Germany is eyeing to use face recognition technology and gaining access to chat services like WhatsApp in order to track militants.

 “New security measures will be taken to combat terrorism, including the use of face recognition technology to track the movements of terrorists”. German Interior Minister Thomas de Maiziere said Tagesspiege Saturday.

The government is planning a trial of the technology this summer at Berlin's Suedkreuz railway station. If achieved, it will be rolled out across the country.

Currentlym we have video surveillance at railway stations. However, we have not been able to store the image of a terrorist on the run in software so that it raises the alarm when he appears somewhere at a station," de Maiziere told the newspaper Tagesspiegel.

Since the proposed technology will only be used to record the faces of terrorists, the right of ordinary citizens to privacy will be unaffected.

However, other proposed measures such as official access to encrypted messenger services like WhatsApp are more controversial. "We want messenger services to have end-to-end encryption so that innocent citizens' communication is undisturbed and secure," the politician, a member of Angela Merkel's Christian Democratic Union (CDU), said.

But with an SMS, security authorities need to have access under certain conditions, the member added.

The authorities are looking at a number of ways to monitor the communications of terrorist suspects, including the use of "online searches" of internet-connected equipment and "Quellen TKÜ" (source telecommunications surveillance).

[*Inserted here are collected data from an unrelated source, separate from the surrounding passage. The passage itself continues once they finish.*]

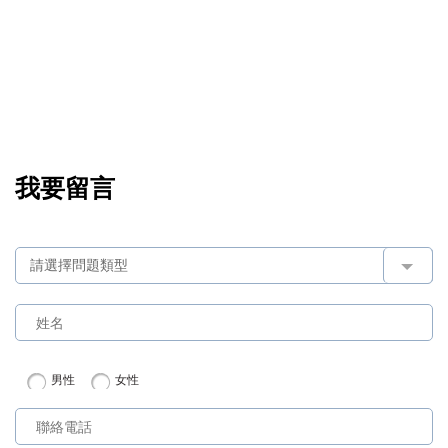
我要留言
男性
女性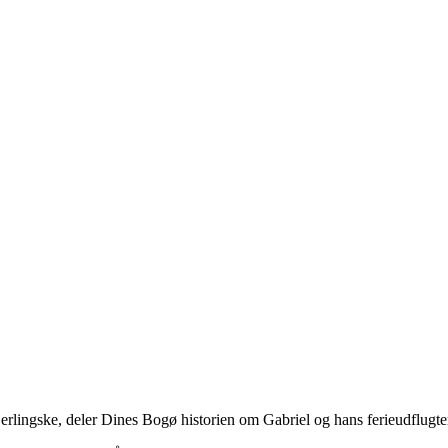
 Berlingske, deler Dines Bogø historien om Gabriel og hans ferieudflugt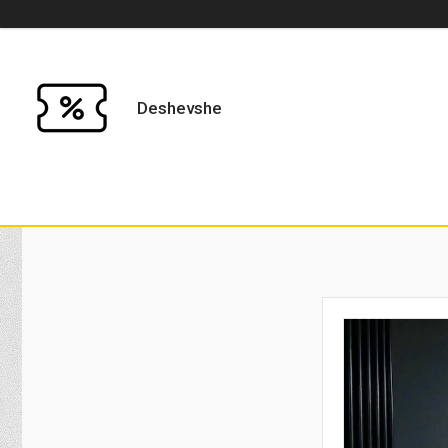
Deshevshe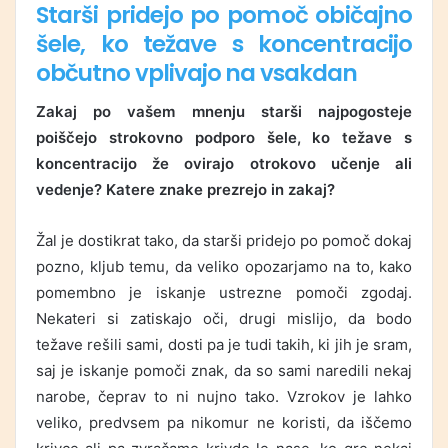
Starši pridejo po pomoč običajno
šele, ko težave s koncentracijo
občutno vplivajo na vsakdan
Zakaj po vašem mnenju starši najpogosteje
poiščejo strokovno podporo šele, ko težave s
koncentracijo že ovirajo otrokovo učenje ali
vedenje? Katere znake prezrejo in zakaj?
Žal je dostikrat tako, da starši pridejo po pomoč dokaj
pozno, kljub temu, da veliko opozarjamo na to, kako
pomembno je iskanje ustrezne pomoči zgodaj.
Nekateri si zatiskajo oči, drugi mislijo, da bodo
težave rešili sami, dosti pa je tudi takih, ki jih je sram,
saj je iskanje pomoči znak, da so sami naredili nekaj
narobe, čeprav to ni nujno tako. Vzrokov je lahko
veliko, predvsem pa nikomur ne koristi, da iščemo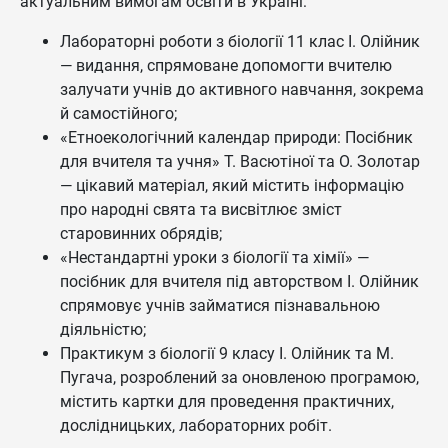
актуальним вимогам освіти в Україні:
Лабораторні роботи з біології 11 клас І. Олійник
— видання, спрямоване допомогти вчителю
залучати учнів до активного навчання, зокрема
й самостійного;
«Етноекологічний календар природи: Посібник
для вчителя та учня» Т. Васютіної та О. Золотар
— цікавий матеріал, який містить інформацію
про народні свята та висвітлює зміст
старовинних обрядів;
«Нестандартні уроки з біології та хімії» —
посібник для вчителя під авторством І. Олійник
спрямовує учнів займатися пізнавальною
діяльністю;
Практикум з біології 9 класу І. Олійник та М.
Пугача, розроблений за оновленою програмою,
містить картки для проведення практичних,
дослідницьких, лабораторних робіт.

The latter is the preventive surveillance of online Skype conversations, chat and other internet-based communication, which monitors a suspect's online communication before it is encrypted.

In February, the CDU and its coalition partners in the Social Democratic Party (SPD) published a draft amendment to the penal code which is to be debated in the Bundestag in the coming weeks. The legislation includes provisions for the use of online search and source telecommunications surveillance by police investigators.

De Maizière said that established methods of analogue surveillance should serve as the benchmark for digital surveillance.

"It must be legal and technically possible in the digital world," the Minister said.